The majority of evangelical churches in English-speaking countries around the world are in this exact same boat.

“What would you do if you were me?” some have asked.

That’s when I tell them about Leadership Evangelism.

All senior pastor can lead their church to grow. Regardless of age. Regardless of education. Regardless of whether the pastor has the gift of leadership or the gift of evangelism or whatever “gift” they think they need to have, but lack.

Five Foundational Principles for Leadership Evangelism

There are five foundational principles one must understand before the process of Leadership Evangelism will make sense.

1. The Principle of Leadership Multiplication

The principle of leadership multiplication is as follows:

  • Evangelize non-leaders and you add people to your church.
  • Evangelize leaders and you add everyone under their influence to your church.

The first effort is simple addition.

The second is multiplication.

When you add non-leaders, your church grows one person at a time (while simultaneously dealing with a near 20 percent attrition rate every single year). This explains why most churches never grow. You keep adding people, but at a slower rate than they’re leaving.

When you add leaders, your church still grows one at a time, but soon after a leader begins attending they often bring a whole row with them.

Senior pastors have bought into the myth that only extroverts or people with the gift of evangelism bring newcomers. Not true. In my experience, leaders bring newcomers. Why? Because they are the only people in your church who have the most potential to affect wholesale change for dozens of people.

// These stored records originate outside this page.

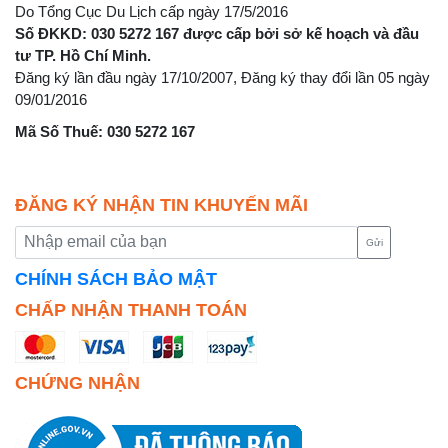
Do Tổng Cục Du Lịch cấp ngày 17/5/2016
Số ĐKKD: 030 5272 167 được cấp bởi sở kế hoạch và đầu
tư TP. Hồ Chí Minh.
Đăng ký lần đầu ngày 17/10/2007, Đăng ký thay đổi lần 05 ngày
09/01/2016
Mã Số Thuế: 030 5272 167
ĐĂNG KÝ NHẬN TIN KHUYẾN MÃI
Gửi
CHÍNH SÁCH BẢO MẬT
CHẤP NHẬN THANH TOÁN
CHỨNG NHẬN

When a leader says “this is a product to buy,” the people they influence will buy it. In droves. When a leader says “this is the best little league to have your six-year-old join,” that’s where everyone in their office ends up joining. And when a leader makes it known that they’re attending your church, everyone with whom that leader has influence takes notice.

2. The Principle of Selection

To lead a church in growth, a senior pastor must spend a disproportionate amount of time with those with the greatest leadership skills, and delegate the rest to other leaders in the church.

When we look at Scripture we see three types of kingdom leaders:

A Leaders (leaders of leaders)

B Leaders (leaders of followers)

C Leaders (followers)

Every senior pastor has a limited number of A Leaders in a 10-mile radius of their church building. Your job is to find them, lead them to Christ and deploy them into leadership in your church community.

A Leaders are leaders of other leaders. Who are the people most like Paul, Peter, Phoebe, James or John in your area? Where do they work? Live? Play? These are the people you’re going after.

B Leaders are leaders of followers. These are the Barnabas types of people who can lead the John Marks in the pews, but not the apostle Peters of the world.

C Leaders are people who don’t like to lead anyone. Think of John Mark or Martha. These are incredibly important servants in the Kingdom, but they wouldn’t want to be thrown into a leadership position for anything. We call them “leaders” because everyone must lead themselves, their kids, etc.

This isn’t some classification system I dreamed up out of thin air. We see this all over Scripture.

In the parable of the talents (Matthew 25:14-30 those who should be deacons (B Leaders), and then addresses everyone else (C Leaders) throughout the rest of the letter.

While I recognize these categories are very rough equivalents, what is clear in Scripture is that God views people differently when it comes to their Kingdom leadership potential. This gives us the permission to do the same.

I’ve found that churches have roughly the same breakdown of leaders attending their services:

5 percent – A Leaders

15 percent – B Leaders

80 percent – C Leaders

That means if all things are equal, your church of 250 will have 12 A Leaders (including staff) who lead the remaining 95 percent of the attendees. We had 1,903 last Sunday, which means one would assume we have roughly 93 A Leaders.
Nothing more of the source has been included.